Utkal-Ghata Jadumani Mohapatra

Born :- 08-Jan-1781
Died :- 02-Jul-1866
Place of Birth :- Athagada Patna, Ganjam

Famous in each nook and corner of Odisha for his extempore, witty and satirical recitals, Jadumani Mohapatra, also known as Utkala Ghanta, was a poet par excellence. He belonged to the Reeti era with extra-ordinary skill in the art of mind- bugling diction and ornamentation along with appeal in all his poetic creations.  He  was the court poet in the of King Vinayak Singh Mandhata of Nayagarh princely state.

Jadumani was born at Athagada Patana of Ganjam. His family shifted to Itamati in the present Nayagarh district when Jadumani was just 10 or 12 years old. He had completed his chatshali education in his native village and became well conversant with Sanskrit dictionary, learnt Sanskrit grammar and studied epics from Vidyadhar Mohapatra of Mandhatapur, Pindik Rayaguru of Kunjaban in Dasapalla and Harihar Nanda of Puri. He married 12-year-old Khanjana Devi, the daughter of Raghunath Sutraray of Kunjaban at the age of 20.

According to the poet himself, his poetic talent was a gift of Lord Hayagriba whom he worshipped and who he meditated upon seeking His blessings. There is a story about his being a humourist poet. It is said that when the Lord appeared before him and asked him what boon he wanted, he first wanted to know how the Lord cleaned His nose with His all four hands holding different weapons and armaments. Lord Hayagriba could not resist a deep laughter and blessed him to become a humourist poet. He simultaneously presaged that although he would be unsurpassable as a humourist poet, he would be dogged by poverty till the end of his life. From that day on he kept reciting and writing poems instantly without straining his imagination, which made him popular throughout the length and breadth of Odisha and won him favour with kings of various princely states. Paucity accompanied him  throughout life even though he was the dewan (administrative officer) of the king of Nayagarh.
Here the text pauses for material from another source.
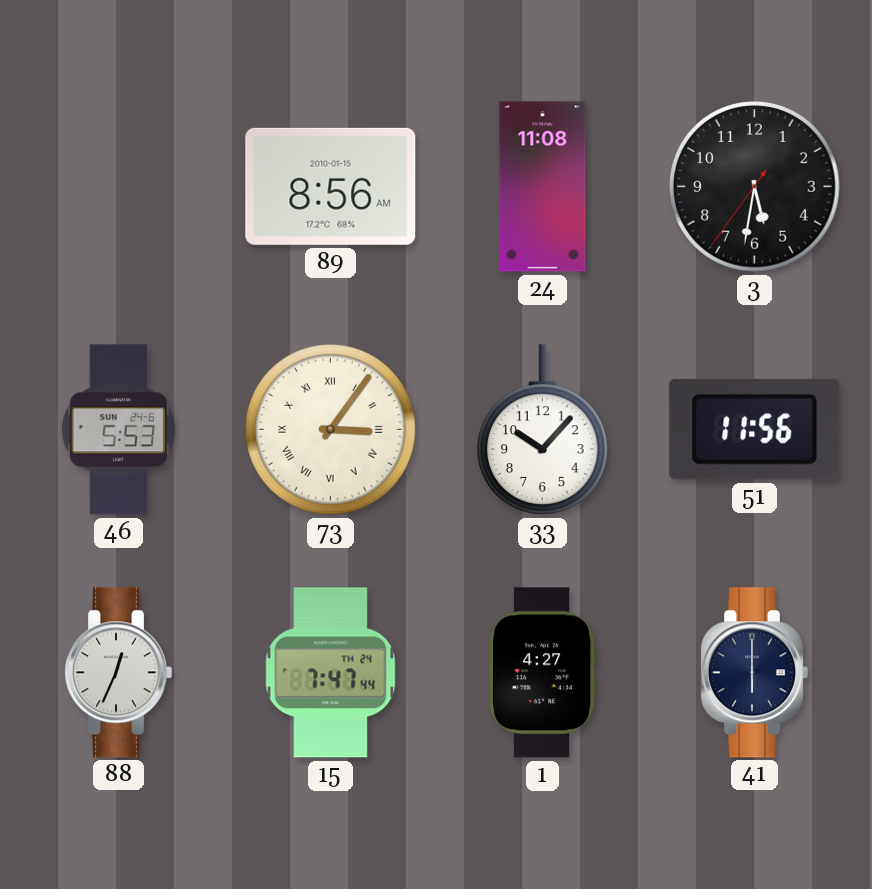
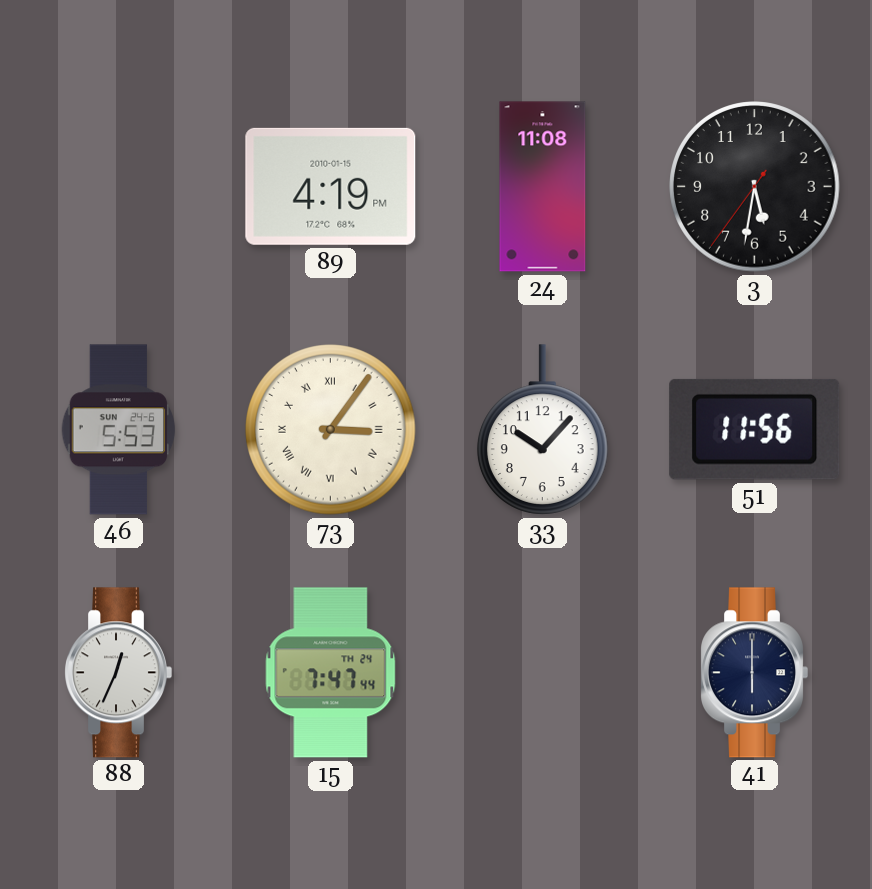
89: 8:56 -> 4:19
1: 4:27 -> none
Jadumani had composed some of his chaupadis in the name of Binayak Singh, the king of Nayagarh, which the critics have held as highly erotic. To make his ends meet Jadumani, in utter penury, met the native rulers of Dasapalla, Khandapada, Boudh, Khallikote, Ranapur, Athagarh, Narsinghpur, Mahuri and Tigiria at various times to seek their help.

Jadumani’s noted works include two epic poems - Raghava Vilasa and Prabandha Purnachandra - in riti style. He also wrote prayers and chaupadis.

His satirical and humorous poems known as Jadumani Rahasya in wonderful compositions are popular in every village. Though he does not have a complete work to his credit, about 100 short and witty compositions have remained in circulation and are part of oral folk recitation. King Raghunath Singh of Nayagarh took interest in finding out the oral creations of Jadumani and published ‘Jadumani Rahasya Bakyabali’ in 1897. In 1950 Baishnav Charan Das Goswamy had compiled and published 50 chaupadis by Jadumani, out of which only 28 have found place in the Collected Works of Jadumani (Jadumani Granthabali) by Chakradhar Mohapatra.

Jadumani was a contemporary of Kabisurjya Baladeba Ratha. Once when he was in Puri at Lord Jagannath’s temple offering prayers for his son, he met Baladeba Ratha who also was singing the sarpa janana. Both the great poets of Odisha knew each other from the height of each other’s songs though they had never met before.

His personal life was replete with controversies; so are the dates of his birth and death which some critics place as 1776 and 1866 respectively. He spent his last days in Puri where Chandan Hajuri is said to have supported him financially.